We can create a separate process from within a running application using the CreateProcess() function. In our program, we will retrieve the current process’s startup information using the GetStartupInfo() function.

#include "stdafx.h"
#include <Windows.h>


int main()
{
 TCHAR szBuffer[MAX_PATH];
 STARTUPINFO structStartupInfo;
 PROCESS_INFORMATION structProcInfo;
 BOOL bSuccess;
 DWORD dwCharsRead;


 //get the name of the executable to run in the 
 //new process
 printf("Enter the command to execute, please: ");
 ReadConsole(GetStdHandle(STD_INPUT_HANDLE), szBuffer, _tcslen(szBuffer) - 2, &dwCharsRead, NULL);
 szBuffer[dwCharsRead - 2] = '';

 GetStartupInfo(&structStartupInfo);


 bSuccess = CreateProcess(0, szBuffer, 0, 0, FALSE, CREATE_NEW_CONSOLE, 0, 0, &structStartupInfo, &structProcInfo);

 if (bSuccess) {
 printf("New process created successfully.\n");
 //wait for child process to complete
 if ((WaitForSingleObject(structProcInfo.hProcess, INFINITE)) == WAIT_OBJECT_0) {
 printf("Process %d ended.\n", structProcInfo.dwProcessId);
 }
 CloseHandle(structProcInfo.hProcess);
 CloseHandle(structProcInfo.hThread);
 }

 printf("Finished!\n");

 return 0;
}

For the CreateProcess() function, we can indicate the executable to run in either the first or second parameter. By and large, most people use the second parameter to define the executable and any command line arguments.

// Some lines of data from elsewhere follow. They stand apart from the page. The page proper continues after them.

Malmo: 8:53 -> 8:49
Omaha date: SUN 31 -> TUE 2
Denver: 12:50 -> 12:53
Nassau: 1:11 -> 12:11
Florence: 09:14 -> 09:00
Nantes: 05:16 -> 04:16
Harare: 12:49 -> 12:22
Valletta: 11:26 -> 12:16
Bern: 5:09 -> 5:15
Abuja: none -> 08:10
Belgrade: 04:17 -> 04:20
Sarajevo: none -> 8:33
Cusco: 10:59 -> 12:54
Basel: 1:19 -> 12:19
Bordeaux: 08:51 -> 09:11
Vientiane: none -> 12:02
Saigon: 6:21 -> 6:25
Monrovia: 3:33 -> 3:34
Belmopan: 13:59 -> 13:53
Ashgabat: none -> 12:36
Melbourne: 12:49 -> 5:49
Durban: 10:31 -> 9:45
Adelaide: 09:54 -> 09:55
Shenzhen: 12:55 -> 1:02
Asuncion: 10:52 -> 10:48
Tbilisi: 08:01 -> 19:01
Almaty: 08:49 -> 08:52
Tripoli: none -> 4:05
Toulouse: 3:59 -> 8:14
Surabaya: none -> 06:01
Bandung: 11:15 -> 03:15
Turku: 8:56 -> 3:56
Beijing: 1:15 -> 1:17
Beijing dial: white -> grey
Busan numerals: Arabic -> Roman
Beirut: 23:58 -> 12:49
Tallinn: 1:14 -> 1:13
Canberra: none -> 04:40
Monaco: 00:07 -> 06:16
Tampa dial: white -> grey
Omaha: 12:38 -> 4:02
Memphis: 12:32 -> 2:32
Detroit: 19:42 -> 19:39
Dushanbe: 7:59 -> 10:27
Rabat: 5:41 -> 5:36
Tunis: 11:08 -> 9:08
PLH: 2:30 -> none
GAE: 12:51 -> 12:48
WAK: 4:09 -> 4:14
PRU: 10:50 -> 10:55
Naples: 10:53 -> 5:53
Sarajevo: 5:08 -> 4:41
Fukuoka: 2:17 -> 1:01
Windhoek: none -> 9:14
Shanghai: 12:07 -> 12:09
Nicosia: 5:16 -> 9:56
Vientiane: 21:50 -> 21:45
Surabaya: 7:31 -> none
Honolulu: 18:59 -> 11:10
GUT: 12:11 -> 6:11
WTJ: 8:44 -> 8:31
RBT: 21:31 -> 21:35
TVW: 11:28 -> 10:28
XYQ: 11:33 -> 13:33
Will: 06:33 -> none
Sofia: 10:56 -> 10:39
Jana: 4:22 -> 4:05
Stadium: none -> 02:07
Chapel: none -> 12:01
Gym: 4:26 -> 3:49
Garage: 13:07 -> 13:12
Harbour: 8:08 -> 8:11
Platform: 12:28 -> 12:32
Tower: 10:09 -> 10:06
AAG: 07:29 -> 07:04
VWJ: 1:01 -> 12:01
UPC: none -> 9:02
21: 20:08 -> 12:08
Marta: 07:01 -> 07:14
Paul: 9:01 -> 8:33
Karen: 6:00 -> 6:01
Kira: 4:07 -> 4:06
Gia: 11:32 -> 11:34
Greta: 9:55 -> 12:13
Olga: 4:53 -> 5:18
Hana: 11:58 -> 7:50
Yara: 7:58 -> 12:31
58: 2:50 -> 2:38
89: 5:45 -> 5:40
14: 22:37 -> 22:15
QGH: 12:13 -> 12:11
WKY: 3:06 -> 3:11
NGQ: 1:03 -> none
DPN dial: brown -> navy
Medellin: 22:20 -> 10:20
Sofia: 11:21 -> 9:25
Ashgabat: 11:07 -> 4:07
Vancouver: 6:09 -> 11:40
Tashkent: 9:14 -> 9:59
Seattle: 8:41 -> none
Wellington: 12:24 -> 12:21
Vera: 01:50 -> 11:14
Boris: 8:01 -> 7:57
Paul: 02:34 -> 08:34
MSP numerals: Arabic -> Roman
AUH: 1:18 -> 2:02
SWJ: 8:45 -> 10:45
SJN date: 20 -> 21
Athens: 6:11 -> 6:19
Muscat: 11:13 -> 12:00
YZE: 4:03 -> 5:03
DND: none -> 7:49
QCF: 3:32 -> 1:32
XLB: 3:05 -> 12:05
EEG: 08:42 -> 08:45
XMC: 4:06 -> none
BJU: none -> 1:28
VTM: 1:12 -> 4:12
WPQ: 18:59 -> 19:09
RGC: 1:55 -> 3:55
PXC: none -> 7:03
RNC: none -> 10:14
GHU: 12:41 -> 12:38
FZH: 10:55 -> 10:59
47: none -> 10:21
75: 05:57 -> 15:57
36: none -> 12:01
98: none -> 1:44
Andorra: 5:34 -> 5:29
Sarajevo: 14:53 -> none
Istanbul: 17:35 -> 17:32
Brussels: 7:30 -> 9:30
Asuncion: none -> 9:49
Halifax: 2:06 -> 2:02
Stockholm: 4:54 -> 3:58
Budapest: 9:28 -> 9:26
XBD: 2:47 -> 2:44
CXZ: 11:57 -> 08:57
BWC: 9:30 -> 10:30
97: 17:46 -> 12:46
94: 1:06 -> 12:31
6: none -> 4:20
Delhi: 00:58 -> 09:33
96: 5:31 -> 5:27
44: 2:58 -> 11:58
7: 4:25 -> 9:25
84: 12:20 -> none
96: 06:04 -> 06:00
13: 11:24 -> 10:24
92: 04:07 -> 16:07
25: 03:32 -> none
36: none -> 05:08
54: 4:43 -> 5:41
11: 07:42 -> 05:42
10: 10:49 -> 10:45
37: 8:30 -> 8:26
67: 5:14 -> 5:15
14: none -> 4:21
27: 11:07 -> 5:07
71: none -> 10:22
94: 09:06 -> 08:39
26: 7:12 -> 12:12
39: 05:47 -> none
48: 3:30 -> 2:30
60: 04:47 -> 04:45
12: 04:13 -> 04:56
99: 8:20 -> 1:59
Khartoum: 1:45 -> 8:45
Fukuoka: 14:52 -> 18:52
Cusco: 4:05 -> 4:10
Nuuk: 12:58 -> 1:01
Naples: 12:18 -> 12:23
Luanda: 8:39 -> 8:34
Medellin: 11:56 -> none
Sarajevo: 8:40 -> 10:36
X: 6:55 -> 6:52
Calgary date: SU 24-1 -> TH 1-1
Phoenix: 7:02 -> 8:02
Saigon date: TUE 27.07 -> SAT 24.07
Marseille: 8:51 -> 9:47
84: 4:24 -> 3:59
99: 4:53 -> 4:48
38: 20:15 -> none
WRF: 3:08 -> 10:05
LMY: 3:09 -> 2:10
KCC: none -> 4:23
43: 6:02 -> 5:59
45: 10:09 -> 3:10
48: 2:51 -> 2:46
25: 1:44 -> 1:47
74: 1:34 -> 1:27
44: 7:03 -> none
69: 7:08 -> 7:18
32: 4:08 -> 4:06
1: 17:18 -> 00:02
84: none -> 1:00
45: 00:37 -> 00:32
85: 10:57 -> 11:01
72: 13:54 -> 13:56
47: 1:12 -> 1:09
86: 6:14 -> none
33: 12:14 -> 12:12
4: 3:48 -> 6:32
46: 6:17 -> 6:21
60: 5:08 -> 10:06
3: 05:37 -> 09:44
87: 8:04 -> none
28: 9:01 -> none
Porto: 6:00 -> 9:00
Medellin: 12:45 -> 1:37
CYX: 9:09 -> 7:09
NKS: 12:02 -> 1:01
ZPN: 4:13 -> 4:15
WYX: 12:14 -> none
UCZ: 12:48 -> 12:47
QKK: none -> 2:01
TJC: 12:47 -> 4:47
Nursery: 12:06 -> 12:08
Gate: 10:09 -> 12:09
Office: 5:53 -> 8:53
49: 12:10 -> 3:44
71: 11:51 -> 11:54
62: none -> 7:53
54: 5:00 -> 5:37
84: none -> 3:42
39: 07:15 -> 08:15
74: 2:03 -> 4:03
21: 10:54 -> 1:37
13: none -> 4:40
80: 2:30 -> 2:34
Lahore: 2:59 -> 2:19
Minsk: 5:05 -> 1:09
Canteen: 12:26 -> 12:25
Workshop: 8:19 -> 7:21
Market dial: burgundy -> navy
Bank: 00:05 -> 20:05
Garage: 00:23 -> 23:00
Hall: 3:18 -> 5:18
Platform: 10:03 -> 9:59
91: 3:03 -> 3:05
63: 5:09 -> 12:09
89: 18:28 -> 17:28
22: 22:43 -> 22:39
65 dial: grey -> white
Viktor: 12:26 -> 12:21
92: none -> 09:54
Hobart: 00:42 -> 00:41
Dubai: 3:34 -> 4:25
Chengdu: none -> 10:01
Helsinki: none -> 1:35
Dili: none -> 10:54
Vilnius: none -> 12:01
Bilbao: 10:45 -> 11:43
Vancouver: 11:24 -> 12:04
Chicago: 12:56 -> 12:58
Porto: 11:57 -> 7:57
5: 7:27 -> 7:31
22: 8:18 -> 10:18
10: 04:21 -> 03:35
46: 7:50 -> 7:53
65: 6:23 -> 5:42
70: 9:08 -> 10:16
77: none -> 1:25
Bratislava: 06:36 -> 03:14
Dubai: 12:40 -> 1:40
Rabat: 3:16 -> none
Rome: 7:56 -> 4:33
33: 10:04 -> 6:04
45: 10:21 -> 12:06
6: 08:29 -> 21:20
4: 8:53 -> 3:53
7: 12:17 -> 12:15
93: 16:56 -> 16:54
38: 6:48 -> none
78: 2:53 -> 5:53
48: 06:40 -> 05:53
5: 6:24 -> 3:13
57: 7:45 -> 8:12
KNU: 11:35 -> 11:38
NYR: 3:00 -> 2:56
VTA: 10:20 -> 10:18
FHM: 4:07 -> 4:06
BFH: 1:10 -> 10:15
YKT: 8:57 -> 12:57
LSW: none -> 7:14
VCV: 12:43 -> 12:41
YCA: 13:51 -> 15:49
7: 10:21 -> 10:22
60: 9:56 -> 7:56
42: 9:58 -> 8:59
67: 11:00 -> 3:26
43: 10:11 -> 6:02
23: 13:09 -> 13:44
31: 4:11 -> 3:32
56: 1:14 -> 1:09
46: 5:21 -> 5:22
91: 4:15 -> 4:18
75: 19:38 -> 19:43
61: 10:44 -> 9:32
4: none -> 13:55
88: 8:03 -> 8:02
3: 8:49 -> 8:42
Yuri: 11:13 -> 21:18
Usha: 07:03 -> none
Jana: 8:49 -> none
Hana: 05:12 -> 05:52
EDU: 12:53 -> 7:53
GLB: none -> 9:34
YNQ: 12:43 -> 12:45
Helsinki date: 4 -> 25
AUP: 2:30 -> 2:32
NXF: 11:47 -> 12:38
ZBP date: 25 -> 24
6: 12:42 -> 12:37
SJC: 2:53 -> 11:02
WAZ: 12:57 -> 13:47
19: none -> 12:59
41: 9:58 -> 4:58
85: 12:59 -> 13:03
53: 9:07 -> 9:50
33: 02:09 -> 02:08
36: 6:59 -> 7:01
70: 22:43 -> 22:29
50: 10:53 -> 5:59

When a process spawns a child process, the child process is completely independent of the parent. It is possible, however, for the child process to inherit handles from the parent if the parent marks any of its handles as inheritable.

The ParentProcess program

#include "stdafx.h"
#include <Windows.h>

//parent process
HANDLE hFile;
const int Max_Buffer = 2056;

int main()
{
 STARTUPINFO structSUpInfo;
 PROCESS_INFORMATION structProcInfo;
 BOOL bSuccess;
 TCHAR tszFileName[MAX_PATH];
 TCHAR tszBuffer[Max_Buffer];
 SECURITY_ATTRIBUTES structSAttrib;
 //we'll use dwFileAttributes to check 
 //for the existence of the child executable
 DWORD dwCharsRead, dwFileAttributes;
 //store file handle number as text
 TCHAR tszFileHandleString[256];
 LARGE_INTEGER uLI;
 
 //set up security attributes
 //so as to allow child process to inherit 
 //file handle
 structSAttrib.nLength = sizeof(SECURITY_ATTRIBUTES);
 structSAttrib.lpSecurityDescriptor = 0;
 structSAttrib.bInheritHandle = TRUE;

 //get file name
 printf("Please enter the name of the file: ");
 bSuccess = ReadConsole(GetStdHandle(STD_INPUT_HANDLE), tszFileName, MAX_PATH, &dwCharsRead, NULL);
 if (bSuccess) {
 printf("File name acquired.\n");
 }
 else {
 exit(EXIT_FAILURE);
 }

 //remove windows newline chars
 tszFileName[dwCharsRead - 2] = '';

 printf("Creating file.\n");

 hFile = CreateFile(tszFileName, GENERIC_ALL, FILE_SHARE_READ | FILE_SHARE_WRITE, &structSAttrib, CREATE_ALWAYS, FILE_ATTRIBUTE_NORMAL, NULL);
 
 if (hFile != INVALID_HANDLE_VALUE) {
 printf("File created.\n");
 }
 else {
 printf("Error creating file. Error %d. \n", GetLastError());
 exit(EXIT_FAILURE);
 }
 
 //check to make sure executable for child process 
 //is available
 dwFileAttributes = GetFileAttributes(_T("ChildProcess.exe"));
 if (dwFileAttributes == INVALID_FILE_ATTRIBUTES) {
 printf("Could not find the child process executable.\n");
 exit(EXIT_FAILURE);
 } 

 //get startup info
 GetStartupInfo(&structSUpInfo);

 //convert file handle to string for passing to child process
 printf("Handle value is %d\n", hFile);
 swprintf(tszFileHandleString, 16, L"%d", hFile);


 bSuccess = CreateProcess(_T("ChildProcess.exe"), tszFileHandleString, 0, 0, TRUE, CREATE_NEW_CONSOLE, 0, 0, &structSUpInfo, &structProcInfo);

 if (!bSuccess) {
 printf("Error creating child process.\n");
 exit(EXIT_FAILURE);
 }
 else {
 printf("Child process created.\n");
 }

 WaitForSingleObject(structProcInfo.hProcess, INFINITE);

 CloseHandle(structProcInfo.hProcess);
 CloseHandle(structProcInfo.hThread);

 printf("Child process %d finished.\n", structProcInfo.dwProcessId);
 
 //now let's read from the file
 hFile = CreateFile(tszFileName, GENERIC_READ, FILE_SHARE_READ | FILE_SHARE_WRITE, 0, OPEN_EXISTING, FILE_ATTRIBUTE_NORMAL, NULL);
 uLI.QuadPart = 0;
 SetFilePointerEx(hFile, uLI, 0, FILE_BEGIN);
 //don't forget - ReadFile counts number of bytes read, not chars!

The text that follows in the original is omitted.